In the records that follow, skip the pictures and print everything else exactly.

——

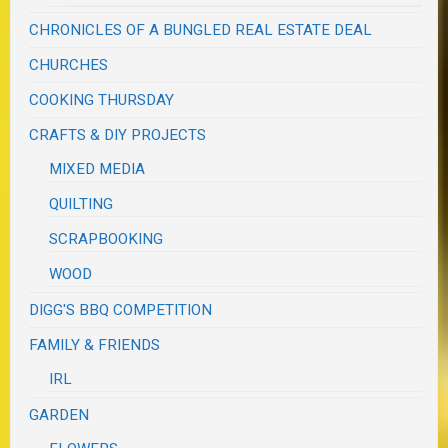
CHRONICLES OF A BUNGLED REAL ESTATE DEAL
CHURCHES
COOKING THURSDAY
CRAFTS & DIY PROJECTS
MIXED MEDIA
QUILTING
SCRAPBOOKING
WOOD
DIGG'S BBQ COMPETITION
FAMILY & FRIENDS
IRL
GARDEN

——

## OUTPUT
CHRONICLES OF A BUNGLED REAL ESTATE DEAL
CHURCHES
COOKING THURSDAY
CRAFTS & DIY PROJECTS
MIXED MEDIA
QUILTING
SCRAPBOOKING
WOOD
DIGG'S BBQ COMPETITION
FAMILY & FRIENDS
IRL
GARDEN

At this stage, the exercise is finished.